> WORK ORDER:
Retype each line of the material exactly, please, skipping any picture in it.

> RECORDS:
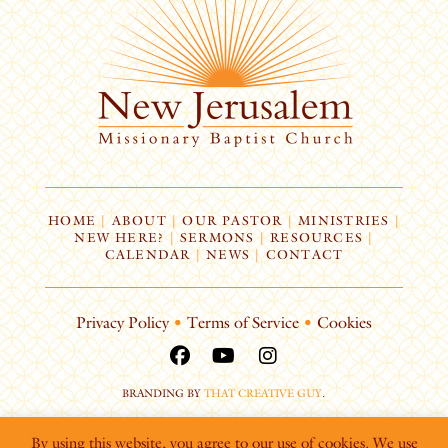
HOME
|
ABOUT
|
OUR PASTOR
|
MINISTRIES
|
NEW HERE?
|
SERMONS
|
RESOURCES
|
CALENDAR
|
NEWS
|
CONTACT
Privacy Policy
•
Terms of Service
•
Cookies
BRANDING BY
THAT CREATIVE GUY
.
By using this website, you agree to our use of cookies. We use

> EXPECTED OUTPUT:
HOME
|
ABOUT
|
OUR PASTOR
|
MINISTRIES
|
NEW HERE?
|
SERMONS
|
RESOURCES
|
CALENDAR
|
NEWS
|
CONTACT
Privacy Policy
•
Terms of Service
•
Cookies
BRANDING BY
THAT CREATIVE GUY
.
By using this website, you agree to our use of cookies. We use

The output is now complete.